When near an object, a bat decreases the duration of its chirps and the time interval between chirps.
If the chirps last 3 x 10^-4 s, what is the minimum distance for an object at which the first part of the echo overlaps the ending of the chirp? Note: the speed of sound in air is 344 m/s.

Homework Equations

d = v_av x t ?

The Attempt at a Solution

I don't think I have the right idea with this problem. My teacher told me to use the above equation but what does that determine? length?

I don't understand: ...what is the minimum distance for an object at which the first part of the echo overlaps the ending of the chirp?
I drew a diagram (required) of chirps to an object and then the echo off of the object, but still can't figure out how I would find minimum distance.

This is what I tried:
d = v_av x t; = 344 m/s x (3 x 10^-4 s); = 0.1032 m
I don't even know if that's correct, but I'm stuck at that...

 

[BOYLANATOR]

I guess it means that the bat receives the first part of the echo just as it finishes the burst.

 

[harujina]

I guess it means that the bat receives the first part of the echo just as it finishes the burst.

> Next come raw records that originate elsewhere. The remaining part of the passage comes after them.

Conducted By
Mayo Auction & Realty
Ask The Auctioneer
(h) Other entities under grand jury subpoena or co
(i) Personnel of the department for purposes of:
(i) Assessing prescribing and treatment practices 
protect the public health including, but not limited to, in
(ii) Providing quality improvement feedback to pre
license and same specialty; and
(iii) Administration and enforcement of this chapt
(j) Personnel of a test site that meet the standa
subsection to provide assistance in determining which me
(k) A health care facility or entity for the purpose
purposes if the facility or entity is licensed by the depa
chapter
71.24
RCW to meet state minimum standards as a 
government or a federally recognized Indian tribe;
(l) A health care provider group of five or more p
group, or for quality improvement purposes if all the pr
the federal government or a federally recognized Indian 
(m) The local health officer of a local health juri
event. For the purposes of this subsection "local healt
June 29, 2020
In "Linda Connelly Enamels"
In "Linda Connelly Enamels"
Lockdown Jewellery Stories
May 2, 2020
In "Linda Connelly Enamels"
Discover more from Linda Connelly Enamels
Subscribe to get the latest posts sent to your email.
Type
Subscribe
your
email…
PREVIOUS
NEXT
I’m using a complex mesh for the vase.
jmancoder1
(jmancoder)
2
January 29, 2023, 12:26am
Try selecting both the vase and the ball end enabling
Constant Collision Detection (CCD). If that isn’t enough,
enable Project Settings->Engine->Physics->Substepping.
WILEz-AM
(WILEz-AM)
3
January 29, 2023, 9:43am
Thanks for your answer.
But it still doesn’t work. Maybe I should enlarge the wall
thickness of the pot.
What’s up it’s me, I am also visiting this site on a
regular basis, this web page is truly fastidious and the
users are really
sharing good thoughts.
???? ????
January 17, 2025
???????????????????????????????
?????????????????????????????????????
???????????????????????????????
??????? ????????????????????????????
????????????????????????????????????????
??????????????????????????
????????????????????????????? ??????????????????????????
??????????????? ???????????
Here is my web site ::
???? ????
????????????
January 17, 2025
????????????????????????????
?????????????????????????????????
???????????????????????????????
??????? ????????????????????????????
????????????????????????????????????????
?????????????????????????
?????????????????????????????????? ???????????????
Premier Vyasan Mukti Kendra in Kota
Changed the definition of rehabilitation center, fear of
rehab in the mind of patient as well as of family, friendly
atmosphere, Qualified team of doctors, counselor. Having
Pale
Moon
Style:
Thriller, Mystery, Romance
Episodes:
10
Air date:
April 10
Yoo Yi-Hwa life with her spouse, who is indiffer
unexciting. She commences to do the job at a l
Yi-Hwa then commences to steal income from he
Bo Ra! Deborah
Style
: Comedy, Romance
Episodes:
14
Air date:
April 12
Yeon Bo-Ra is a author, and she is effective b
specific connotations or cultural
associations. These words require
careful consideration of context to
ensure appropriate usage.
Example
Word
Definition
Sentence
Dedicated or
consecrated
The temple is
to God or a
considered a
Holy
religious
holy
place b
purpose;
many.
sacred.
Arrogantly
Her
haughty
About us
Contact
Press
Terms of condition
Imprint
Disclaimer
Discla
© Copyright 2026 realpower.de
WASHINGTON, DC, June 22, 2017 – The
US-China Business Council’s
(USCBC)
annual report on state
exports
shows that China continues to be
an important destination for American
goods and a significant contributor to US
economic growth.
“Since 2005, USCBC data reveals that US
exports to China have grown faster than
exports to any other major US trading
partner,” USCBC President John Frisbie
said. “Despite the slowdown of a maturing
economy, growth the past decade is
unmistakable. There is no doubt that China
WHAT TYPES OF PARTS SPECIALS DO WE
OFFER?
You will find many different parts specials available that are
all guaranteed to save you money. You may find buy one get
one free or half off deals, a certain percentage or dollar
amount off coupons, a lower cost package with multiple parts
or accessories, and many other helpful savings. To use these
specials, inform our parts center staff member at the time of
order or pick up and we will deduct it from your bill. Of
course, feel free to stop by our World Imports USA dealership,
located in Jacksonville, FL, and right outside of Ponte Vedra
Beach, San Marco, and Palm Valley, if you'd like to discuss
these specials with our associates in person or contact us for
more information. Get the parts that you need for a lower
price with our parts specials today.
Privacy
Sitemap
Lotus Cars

Okay... I kind of understand it now, but I'm still not sure how I could figure it out.
My teacher also told me something about it having 1.5 total wavelength or something?
I don't know what that means though.

 

[BOYLANATOR]

In 3 x 10^-4 secs the sound must have traveled to the object and then back to the bat. Can you work out how far the object must have been?

Your teacher was probably talking about constructive/destructive interference of waves but if we have interpreted the question properly this is not relevant.

 

[harujina]

I thought the 3 x 10^-4 s was just the chirp going to the object, and not back?

d = vav x t; = 344 m/s x (3 x 10-4 s); = 0.1032 m
Wouldn't this be the distance at which the object is at?

 

[BOYLANATOR]

No, the time given is the duration of each chirp he makes. But if the first part of the echo arrives back as the bat finishes its chirp, then it must have traveled there and back in that time.

 

[harujina]

No, the time given is the duration of each chirp he makes. But if the first part of the echo arrives back as the bat finishes its chirp, then it must have traveled there and back in that time.

Okay that makes sense.
Since the time given is the time measured when it travels to the object and back, is it correct if I divide the distance I calculated by 2?

d = vav x t; = 344 m/s x (3 x 10-4 s); = 0.1032 m
0.1032 m / 2 = 0.0516 m

 

[BOYLANATOR]

That looks good to me.